If se retourne précipitamment. C’est une grosse femme qui a crié, elle est sortie de la cabane bancale dans laquelle If se jure de ne jamais mettre un pied. Il tourne la tête et observe l’enfant. Celui-ci semble émerveillé par cette histoire, et a arrêté de sucer son pouce, puisqu’il a désormais la bouche grande ouverte.

- Merci, monsieur. C’était la meilleure histoire !

If sourit. Il a entendu Maxime, très satisfait d’avoir pu aider un enfant, et très fier d’If qui s’est véritablement surpassé. Cependant, If n’est pas très convaincu d’avoir fait une bonne action.

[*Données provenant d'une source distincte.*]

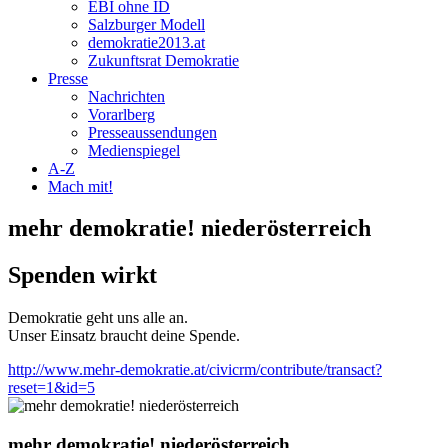
EBI ohne ID
Salzburger Modell
demokratie2013.at
Zukunftsrat Demokratie
Presse
Nachrichten
Vorarlberg
Presseaussendungen
Medienspiegel
A-Z
Mach mit!
mehr demokratie! niederösterreich
Spenden wirkt
Demokratie geht uns alle an.
Unser Einsatz braucht deine Spende.
http://www.mehr-demokratie.at/civicrm/contribute/transact?
reset=1&id=5
mehr demokratie! niederösterreich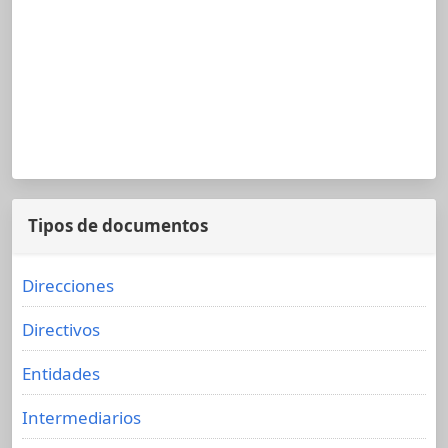
Tipos de documentos
Direcciones
Directivos
Entidades
Intermediarios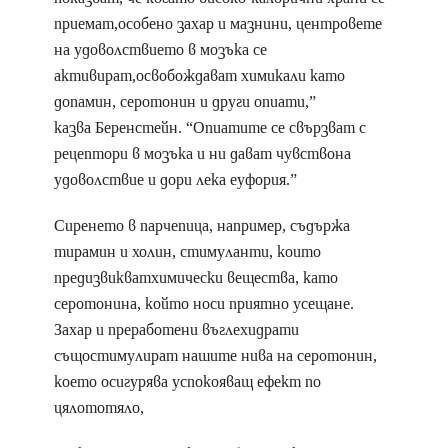
приемат,особено захар и мазнини, центровете
на удоволствието в мозъка се
активират,освобождават химикали като
допамин, серотонин и други опиати,”
казва Беренстейн. “Опиатите се свързват с
рецептори в мозъка и ни дават чувствона
удоволствие и дори лека еуфория.”
Сиренето в парчепица, например, съдържа
тирамин и холин, стимуланти, които
предизвикватхимически вещества, като
серотонина, който носи приятно усещане.
Захар и преработени въглехидрати
същостимулират нашите нива на серотонин,
което осигурява успокояващ ефект по
цялототяло,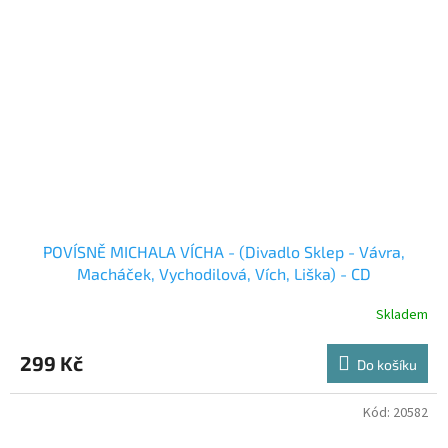
POVÍSNĚ MICHALA VÍCHA - (Divadlo Sklep - Vávra,
Macháček, Vychodilová, Vích, Liška) - CD
Skladem
299 Kč
Do košíku
Kód:
20582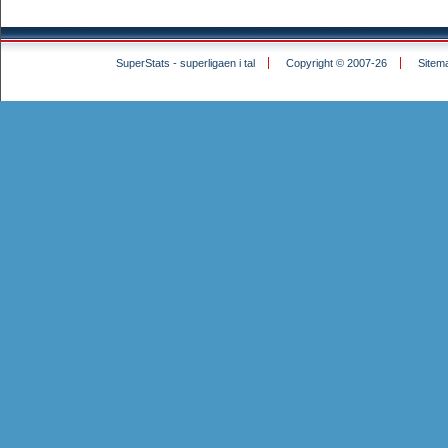
SuperStats - superligaen i tal
Copyright © 2007-26
Sitem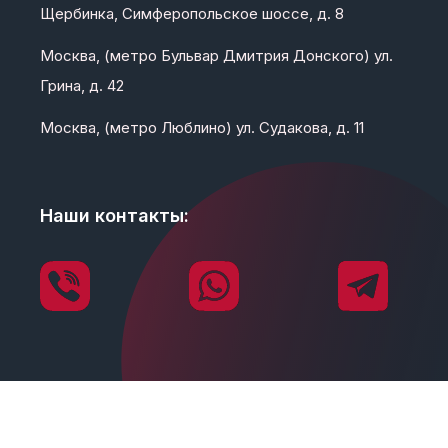
Щербинка, Симферопольское шоссе, д. 8
Москва, (метро Бульвар Дмитрия Донского) ул.
Грина, д. 42
Москва, (метро Люблино) ул. Судакова, д. 11
Наши контакты: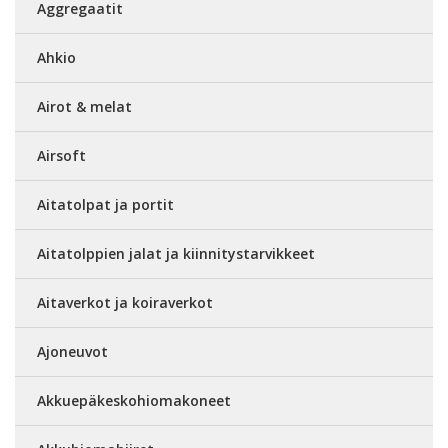
Aggregaatit
Ahkio
Airot & melat
Airsoft
Aitatolpat ja portit
Aitatolppien jalat ja kiinnitystarvikkeet
Aitaverkot ja koiraverkot
Ajoneuvot
Akkuepäkeskohiomakoneet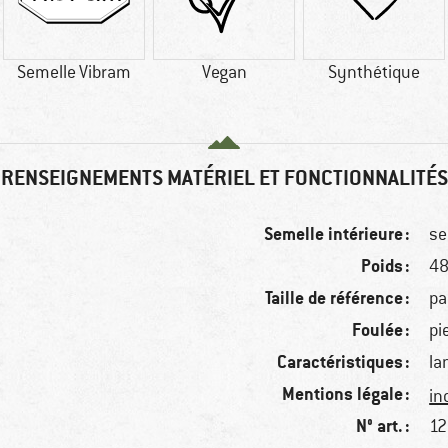
Semelle Vibram
Vegan
Synthétique
RENSEIGNEMENTS MATÉRIEL ET FONCTIONNALITÉS
Semelle intérieure :
se
Poids :
48
Taille de référence :
pa
Foulée :
pi
Caractéristiques :
la
Mentions légale :
in
N° art. :
12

En quoi faire sourire un enfant est-il une bonne chose ? pourquoi ces créatures semblent-elles plus importantes que les autres semblables de l’espèce humaine ? Qu’ont-ils de si particulier ? If continue de chercher la réponse, il n’entend pas Maxime chuchoter à son oreille. Malgré tout, il est heureux. C’était une bonne expérience.

Il regarde Mathieu s’éloigner, avec toujours autant de questions en tête.